Succession planning might mean different things to different people. In general it is the process of developing a plan for each key management position within the organization so that if and when the manager is no longer willing or able to carry out his/her responsibilities for any reason, a successor can readily be put in place.
Since this isn’t an exercise that most farm business owners have much experience in, it often takes help from trusted advisors to get it right. Attorneys, tax professionals and bankers are often needed at the table to help make sure all relevant issues are being thought about. Many people think of succession plans in terms of legal agreements, tax planning strategies, ownership transfers, life insurance, etc. But the really important aspects of succession planning are the tough conversations, assessment of strengths and weaknesses, letting go and growing into new roles. Here are some additional things to think about:
Get started as soon as possible. There’s no time like the present to begin thinking about and developing a plan. Whether there are multiple generations working in the farm business or a single farm family with no obvious successor, the issue of transitioning the business to the next owner(s) or manager(s) is critically important. The longer this issue goes unaddressed, the less likely it is that the results will be satisfactory to all.
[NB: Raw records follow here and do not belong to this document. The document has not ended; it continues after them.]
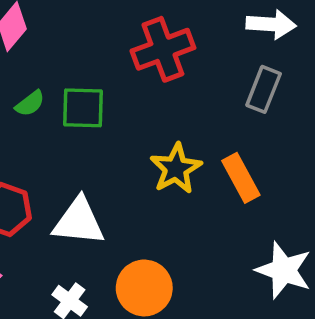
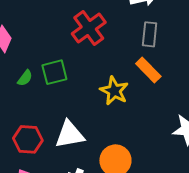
orange rectangle: (241, 178) -> (148, 70), moved

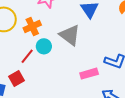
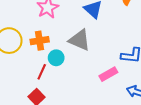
orange cross: (32, 26) -> (40, 41), turned 30

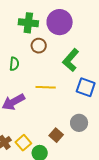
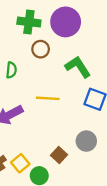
green L-shape: (71, 60) -> (78, 67), turned 105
Open, honest communication. All parties need to be willing to clearly and honestly communicate their expectations so that plans can be made without hidden agendas interfering.
Meaningful skills assessment. When working on a plan for management succession, it’s crucial to honestly assess the skills of the potential successor(s) matched against the skills needed for the role being considered. Sometimes it takes the help of a third party to provide objectivity to this part of the process.
Personality profiling. Since communication and teamwork is such an important part of management, especially in today’s larger farm management teams, it would be useful to conduct a personality profile for each team member. Then use a skilled third party to help understand what the collective profiles of each team member might mean in terms of working effectively together. This process can be eye opening.
There are many additional things to think about, but these are some important issues to consider and should help get you started.